__WHAT TO WORK ON__:
The response must reproduce exactly every line of the material below holding the word "March".

__INPUT RECORDS__:

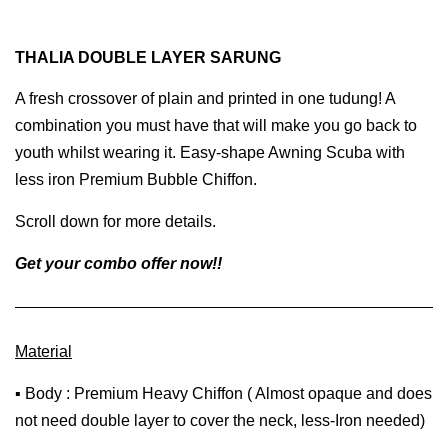
THALIA DOUBLE LAYER SARUNG
A fresh crossover of plain and printed in one tudung! A
combination you must have that will make you go back to
youth whilst wearing it. Easy-shape Awning Scuba with
less iron Premium Bubble Chiffon.
Scroll down for more details.
Get your combo offer now!!
Material
▪ Body : Premium Heavy Chiffon ( Almost opaque and does
not need double layer to cover the neck, less-Iron needed)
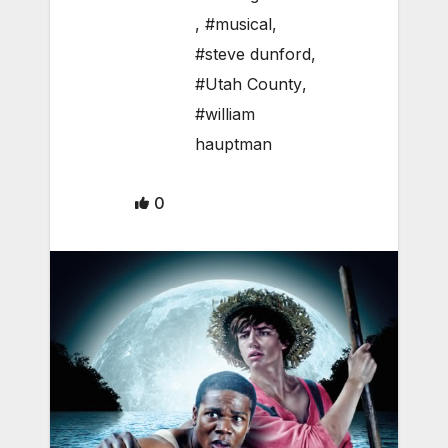
,
#musical
,
#steve dunford
,
#Utah County
,
#william
hauptman
0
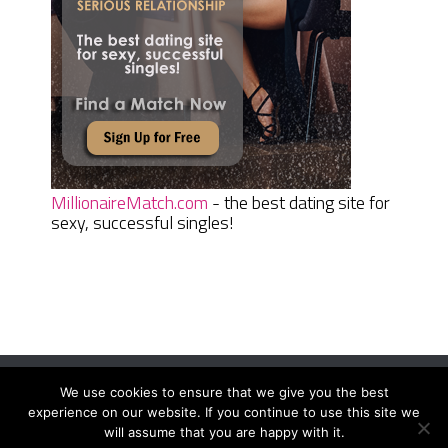
MillionaireMatch.com
- the best dating site for
sexy, successful singles!
We use cookies to ensure that we give you the best
Women Daily Magazine
Copyright © 2026.
experience on our website. If you continue to use this site we
Terms And Conditions
|
Privacy Policy
|
Sitemap
|
Contact
will assume that you are happy with it.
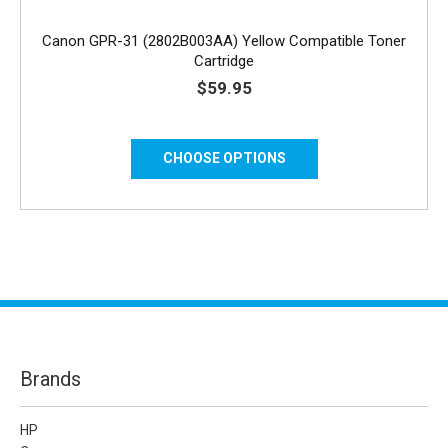
Canon GPR-31 (2802B003AA) Yellow Compatible Toner
Cartridge
$59.95
CHOOSE OPTIONS
Brands
HP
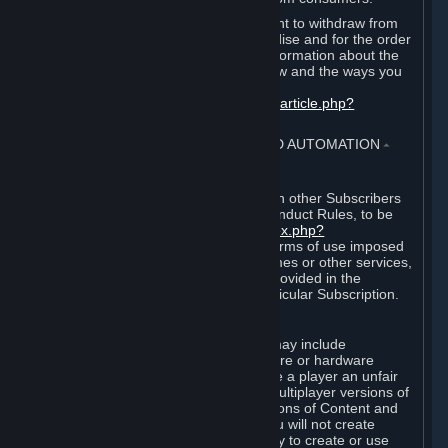
EU and UK law provides a statutory right to withdraw from
certain contracts for physical merchandise and for the order
of digital content. You can find more information about the
extent of your statutory right to withdraw and the ways you
can exercise it on this page:
https://support.steampowered.com/kb_article.php?
ref=8620-QYAL-4516
.
4. ONLINE CONDUCT, CHEATING AND AUTOMATION
⏶
A. Online Conduct
Your online conduct and interaction with other Subscribers
must comply with the Steam Online Conduct Rules, to be
found at
http://steampowered.com/index.php?
area=online_conduct
. Depending on terms of use imposed
by third parties who host particular games or other services,
additional requirements may also be provided in the
Subscription Terms applicable to a particular Subscription.
B. Cheating
Steam and the Content and Services may include
functionality designed to identify software or hardware
processes or functionality that may give a player an unfair
competitive advantage when playing multiplayer versions of
any Content and Services or modifications of Content and
Services ("Cheats"). You agree that you will not create
Cheats or assist third parties in any way to create or use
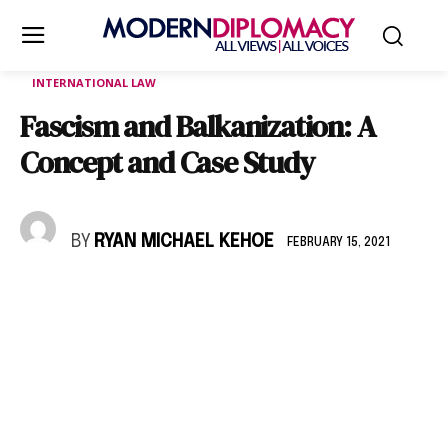
INTERNATIONAL LAW
Fascism and Balkanization: A
Concept and Case Study
BY
RYAN MICHAEL KEHOE
FEBRUARY 15, 2021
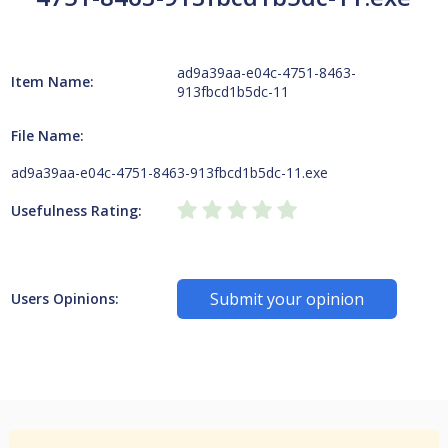
ad9a39aa-e04c-4751-8463-
Item Name:
913fbcd1b5dc-11
File Name:
ad9a39aa-e04c-4751-8463-913fbcd1b5dc-11.exe
Usefulness Rating:
Submit your opinion
Users Opinions:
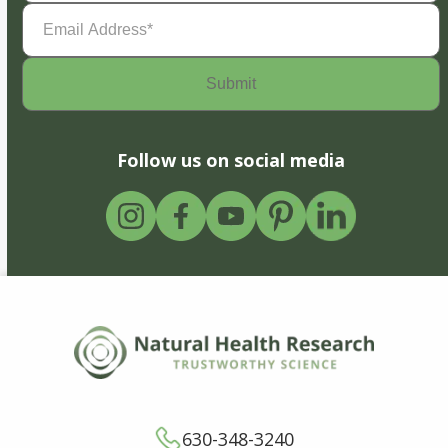
Email
Address
(Required)
Follow us on social media
630-348-3240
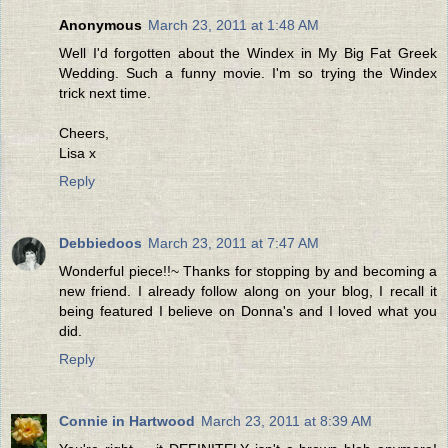
Anonymous
March 23, 2011 at 1:48 AM
Well I'd forgotten about the Windex in My Big Fat Greek
Wedding. Such a funny movie. I'm so trying the Windex
trick next time.
Cheers,
Lisa x
Reply
Debbiedoos
March 23, 2011 at 7:47 AM
Wonderful piece!!~ Thanks for stopping by and becoming a
new friend. I already follow along on your blog, I recall it
being featured I believe on Donna's and I loved what you
did.
Reply
Connie in Hartwood
March 23, 2011 at 8:39 AM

__OUTPUT FOR THIS TASK__:
March 23, 2011 at 1:48 AM
March 23, 2011 at 7:47 AM
March 23, 2011 at 8:39 AM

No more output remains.